* [DIRECTIONS FOR THIS TASK] Once you have read the records below, report how many lines contain the word "through", and give nothing besides that number.

Segment Start: DATA SHOWN

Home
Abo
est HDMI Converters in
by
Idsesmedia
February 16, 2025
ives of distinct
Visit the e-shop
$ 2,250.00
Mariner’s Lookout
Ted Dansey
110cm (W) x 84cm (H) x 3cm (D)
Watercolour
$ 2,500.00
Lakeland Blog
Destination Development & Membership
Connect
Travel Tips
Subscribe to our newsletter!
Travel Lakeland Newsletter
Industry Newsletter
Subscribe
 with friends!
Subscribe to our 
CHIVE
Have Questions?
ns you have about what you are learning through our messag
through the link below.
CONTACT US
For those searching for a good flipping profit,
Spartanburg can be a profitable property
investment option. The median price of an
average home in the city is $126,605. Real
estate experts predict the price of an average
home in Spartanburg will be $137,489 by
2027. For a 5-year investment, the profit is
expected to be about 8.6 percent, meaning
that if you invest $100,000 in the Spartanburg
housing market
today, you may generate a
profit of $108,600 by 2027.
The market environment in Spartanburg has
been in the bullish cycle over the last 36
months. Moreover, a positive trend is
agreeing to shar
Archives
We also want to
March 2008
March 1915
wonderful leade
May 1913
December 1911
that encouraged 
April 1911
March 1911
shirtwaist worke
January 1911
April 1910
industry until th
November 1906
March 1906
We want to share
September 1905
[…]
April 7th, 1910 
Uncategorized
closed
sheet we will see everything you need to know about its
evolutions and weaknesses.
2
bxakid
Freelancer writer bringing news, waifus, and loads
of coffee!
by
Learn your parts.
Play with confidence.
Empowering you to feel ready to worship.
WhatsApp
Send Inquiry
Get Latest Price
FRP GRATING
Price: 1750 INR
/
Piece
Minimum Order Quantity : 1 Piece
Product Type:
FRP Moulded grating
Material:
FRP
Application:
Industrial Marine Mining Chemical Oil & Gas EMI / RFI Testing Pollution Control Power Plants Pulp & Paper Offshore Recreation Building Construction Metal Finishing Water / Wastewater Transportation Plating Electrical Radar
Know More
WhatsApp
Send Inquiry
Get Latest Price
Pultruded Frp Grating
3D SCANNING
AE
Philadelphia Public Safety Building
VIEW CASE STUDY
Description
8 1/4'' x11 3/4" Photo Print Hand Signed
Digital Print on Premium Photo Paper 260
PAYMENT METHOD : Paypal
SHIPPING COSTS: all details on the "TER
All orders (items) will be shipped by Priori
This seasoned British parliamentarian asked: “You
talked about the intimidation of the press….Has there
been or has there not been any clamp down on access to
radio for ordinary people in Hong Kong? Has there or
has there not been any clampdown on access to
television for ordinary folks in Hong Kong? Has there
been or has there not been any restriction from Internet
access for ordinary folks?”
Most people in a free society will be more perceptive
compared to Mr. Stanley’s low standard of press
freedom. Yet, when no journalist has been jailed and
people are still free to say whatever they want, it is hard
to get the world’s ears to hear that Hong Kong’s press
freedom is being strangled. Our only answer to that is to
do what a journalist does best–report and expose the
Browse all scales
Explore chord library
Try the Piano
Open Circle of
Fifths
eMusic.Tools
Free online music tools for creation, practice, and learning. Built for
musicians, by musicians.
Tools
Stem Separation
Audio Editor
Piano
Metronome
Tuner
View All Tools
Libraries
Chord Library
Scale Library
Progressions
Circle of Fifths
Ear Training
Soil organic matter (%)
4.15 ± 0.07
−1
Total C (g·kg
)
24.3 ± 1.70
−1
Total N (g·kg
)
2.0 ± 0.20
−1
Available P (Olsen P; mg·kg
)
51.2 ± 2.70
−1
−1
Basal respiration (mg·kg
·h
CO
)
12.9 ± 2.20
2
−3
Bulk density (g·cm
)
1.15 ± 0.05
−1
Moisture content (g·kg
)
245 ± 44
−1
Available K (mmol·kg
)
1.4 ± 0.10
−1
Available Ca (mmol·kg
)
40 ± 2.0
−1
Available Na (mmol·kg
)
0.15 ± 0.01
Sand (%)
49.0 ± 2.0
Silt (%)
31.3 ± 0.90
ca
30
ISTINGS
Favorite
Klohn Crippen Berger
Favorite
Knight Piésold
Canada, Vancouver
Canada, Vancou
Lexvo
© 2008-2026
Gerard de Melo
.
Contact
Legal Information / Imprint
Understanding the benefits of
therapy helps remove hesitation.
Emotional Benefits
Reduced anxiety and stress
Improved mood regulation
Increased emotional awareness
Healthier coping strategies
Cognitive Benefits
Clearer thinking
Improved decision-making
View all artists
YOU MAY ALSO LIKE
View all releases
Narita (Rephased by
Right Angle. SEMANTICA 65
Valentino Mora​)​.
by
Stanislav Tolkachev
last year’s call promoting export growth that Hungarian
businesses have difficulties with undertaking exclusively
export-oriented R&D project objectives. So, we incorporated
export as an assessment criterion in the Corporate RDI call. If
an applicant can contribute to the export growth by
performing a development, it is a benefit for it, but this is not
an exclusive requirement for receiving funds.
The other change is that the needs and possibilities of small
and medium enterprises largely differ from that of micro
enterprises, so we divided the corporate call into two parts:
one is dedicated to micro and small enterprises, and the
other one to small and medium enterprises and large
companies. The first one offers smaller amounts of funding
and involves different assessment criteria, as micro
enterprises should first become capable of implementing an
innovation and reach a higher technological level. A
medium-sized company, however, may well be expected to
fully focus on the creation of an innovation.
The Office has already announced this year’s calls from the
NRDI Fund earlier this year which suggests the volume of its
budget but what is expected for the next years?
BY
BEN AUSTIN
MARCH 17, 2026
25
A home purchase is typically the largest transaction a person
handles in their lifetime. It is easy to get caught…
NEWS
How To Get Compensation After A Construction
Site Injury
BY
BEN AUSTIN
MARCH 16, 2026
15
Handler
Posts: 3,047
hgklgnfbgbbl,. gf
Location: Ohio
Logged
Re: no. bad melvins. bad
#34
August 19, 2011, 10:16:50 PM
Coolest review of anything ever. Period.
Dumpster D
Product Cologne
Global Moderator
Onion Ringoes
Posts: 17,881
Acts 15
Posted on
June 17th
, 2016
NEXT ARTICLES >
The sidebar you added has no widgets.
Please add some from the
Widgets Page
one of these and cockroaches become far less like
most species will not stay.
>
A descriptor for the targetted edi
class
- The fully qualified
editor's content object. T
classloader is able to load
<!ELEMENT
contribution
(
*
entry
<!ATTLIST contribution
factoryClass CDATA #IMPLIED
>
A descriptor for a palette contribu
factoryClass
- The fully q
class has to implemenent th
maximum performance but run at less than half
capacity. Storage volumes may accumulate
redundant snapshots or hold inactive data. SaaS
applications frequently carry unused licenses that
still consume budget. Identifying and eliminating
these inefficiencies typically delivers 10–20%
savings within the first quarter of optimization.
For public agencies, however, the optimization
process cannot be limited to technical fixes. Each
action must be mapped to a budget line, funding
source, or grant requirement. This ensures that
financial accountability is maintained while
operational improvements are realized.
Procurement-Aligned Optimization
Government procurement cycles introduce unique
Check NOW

Segment End: DATA SHOWN

* [EXERCISE SOLUTION] 2